Every year in state capitols across America, a cloud of lobbyists descends on lawmakers. They represent all manner of causes, corporations, associations, and individuals. They also represent local governments, who are just as eager to get bills passed, or to defeat others, as the next guy’s lobbyists.


Money local governments spend lobbying state government all comes from the same source: taxpayers. Every dollar spent lobbying the state government – or the feds, for that matter – is a dollar in local revenue that can’t be spent on parks, schools, public safety, or a host of other local needs. It’s a costly, circular game that few citizens are aware of, but those who are, dislike it a lot.

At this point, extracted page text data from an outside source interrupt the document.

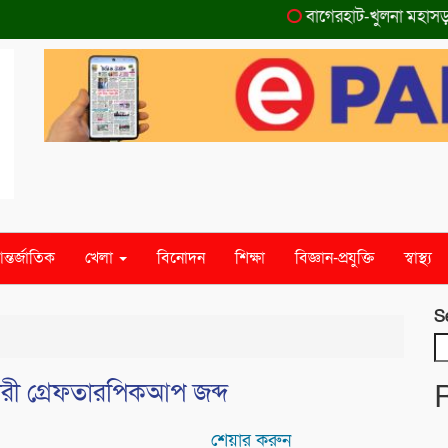
বাগেরহাট-খুলনা মহাসড়কে ‌দু
ন্তর্জাতিক
খেলা
বিনোদন
শিক্ষা
বিজ্ঞান-প্রযুক্তি
স্বাস্থ্য
S
রী গ্রেফতারপিকআপ জব্দ
শেয়ার করুন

And in Texas, at least, it appears the practice may be coming to an end:

This has been a long-running legislative effort, with a similar bill coming close to passing in 2019. But this time around, Republican support has grown. Lt. Governor Dan Patrick issued a statement on the Senate’s vote stating, “The vast majority of Texans in both political parties have long-supported ending taxpayer-funded lobbying and it is a top priority for me. Texas voters simply do not want the local officials they have elected to represent them spending their tax dollars on hired-gun lobbyists who often have no connection to their community and may be working against their interests.”

Governor Greg Abbott has also indicated his support, as has House Speaker Dade Phelan.

If the Texas House approves the measure, and Abbott signs it, Texas would join a handful of states that ban the use of public funds for lobbying. And maybe it would set an example for states that allow for local tax money to fund lobbying activities that may not be in residents’ interest.